The Coldest Girl in Coldtown (31 page)

Valentina looked at her, surprised. “Wasn’t his job to stop the spread of infection? Stop outbreaks by
killing
new vampires.”

Tana couldn’t seem to stop from staring at the frozen screen, at the greedy expression on Gavriel’s face. Then she gave Valentina a lopsided grin. “I guess he quit. I mean, that’s like a Coney Island–style hot dog–eating contest.”

They looked at each other for a long moment and then started giggling uncontrollably.

“So you’re still going to Lucien Moreau’s?” Valentina asked, walking to a rack and taking down a long black gown with one hand and a golden gown with the other.

Tana nodded, walking over to pet the nap of the velvet. “If Jameson comes in, though, you better show him that video.
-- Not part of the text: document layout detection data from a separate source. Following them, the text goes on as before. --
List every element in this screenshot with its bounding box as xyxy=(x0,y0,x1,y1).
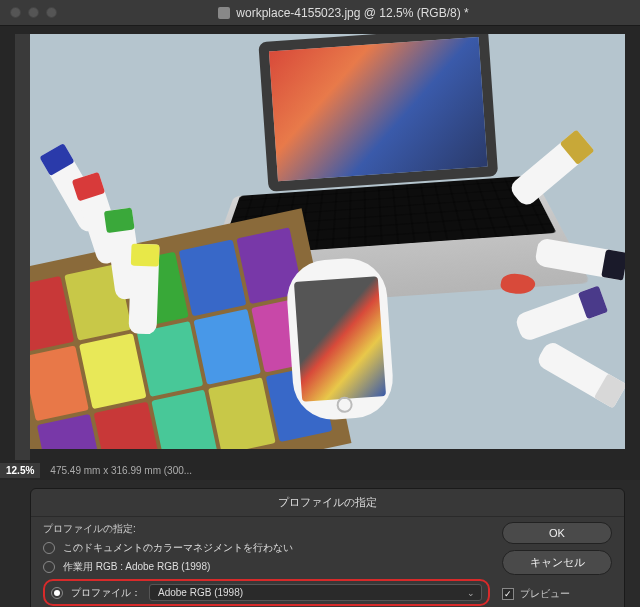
profile-select[interactable]: Adobe RGB (1998) ⌄ xyxy=(149,584,482,601)
ok-button[interactable]: OK xyxy=(502,522,612,544)
illustration-laptop xyxy=(223,34,536,244)
chevron-down-icon: ⌄ xyxy=(467,588,475,598)
document-dimensions: 475.49 mm x 316.99 mm (300... xyxy=(50,465,192,476)
radio-dont-color-manage[interactable]: このドキュメントのカラーマネジメントを行わない xyxy=(43,541,490,555)
options-group-label: プロファイルの指定: xyxy=(43,522,490,536)
close-icon[interactable] xyxy=(10,7,21,18)
status-bar: 12.5% 475.49 mm x 316.99 mm (300... xyxy=(0,463,192,478)
profile-selected-value: Adobe RGB (1998) xyxy=(158,587,243,598)
dialog-buttons: OK キャンセル ✓ プレビュー xyxy=(502,522,612,607)
radio-working-rgb[interactable]: 作業用 RGB : Adobe RGB (1998) xyxy=(43,560,490,574)
radio-profile[interactable]: プロファイル： Adobe RGB (1998) ⌄ xyxy=(43,579,490,606)
traffic-lights xyxy=(10,7,57,18)
ruler-vertical[interactable] xyxy=(15,34,30,460)
file-icon xyxy=(218,7,230,19)
titlebar: workplace-4155023.jpg @ 12.5% (RGB/8) * xyxy=(0,0,640,26)
preview-label: プレビュー xyxy=(520,587,570,601)
profile-options: プロファイルの指定: このドキュメントのカラーマネジメントを行わない 作業用 R… xyxy=(43,522,490,607)
radio-label: プロファイル： xyxy=(71,586,141,600)
zoom-level[interactable]: 12.5% xyxy=(0,463,40,478)
zoom-icon[interactable] xyxy=(46,7,57,18)
illustration-tube xyxy=(514,285,608,342)
illustration-phone xyxy=(285,256,396,423)
illustration-tube xyxy=(535,339,625,408)
radio-label: このドキュメントのカラーマネジメントを行わない xyxy=(63,541,293,555)
radio-icon xyxy=(43,542,55,554)
minimize-icon[interactable] xyxy=(28,7,39,18)
title-text: workplace-4155023.jpg @ 12.5% (RGB/8) * xyxy=(236,6,468,20)
radio-icon xyxy=(51,587,63,599)
preview-checkbox[interactable]: ✓ プレビュー xyxy=(502,587,612,601)
dialog-title: プロファイルの指定 xyxy=(31,489,624,517)
checkbox-icon: ✓ xyxy=(502,588,514,600)
radio-icon xyxy=(43,561,55,573)
document-title: workplace-4155023.jpg @ 12.5% (RGB/8) * xyxy=(57,6,630,20)
artboard-image[interactable] xyxy=(30,34,625,449)
cancel-button[interactable]: キャンセル xyxy=(502,550,612,575)
assign-profile-dialog: プロファイルの指定 プロファイルの指定: このドキュメントのカラーマネジメントを… xyxy=(30,488,625,607)
illustration-tube xyxy=(128,244,159,335)
canvas-area: 12.5% 475.49 mm x 316.99 mm (300... xyxy=(0,26,640,480)
radio-label: 作業用 RGB : Adobe RGB (1998) xyxy=(63,560,210,574)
The reason he told me about his friend being at Lucien’s was that he worried she’d get caught in the cross fire if Gav—if
the Thorn
came after Lucien. He wanted to warn her.”

She remembered what she’d said to him about Gavriel—that whatever he would do, he would do alone. But then why turn so many new vampires? Maybe she’d been very wrong.

“I think I’ll come with you,” Valentina said.

“To the party? Didn’t you just tell me that it was dangerous?” Tana tilted her head to one side, trying to puzzle out Valentina’s change of heart.

“I’m going to warn her,” Valentina said. “I saw her that once, so I can find her again. I owe Jameson.”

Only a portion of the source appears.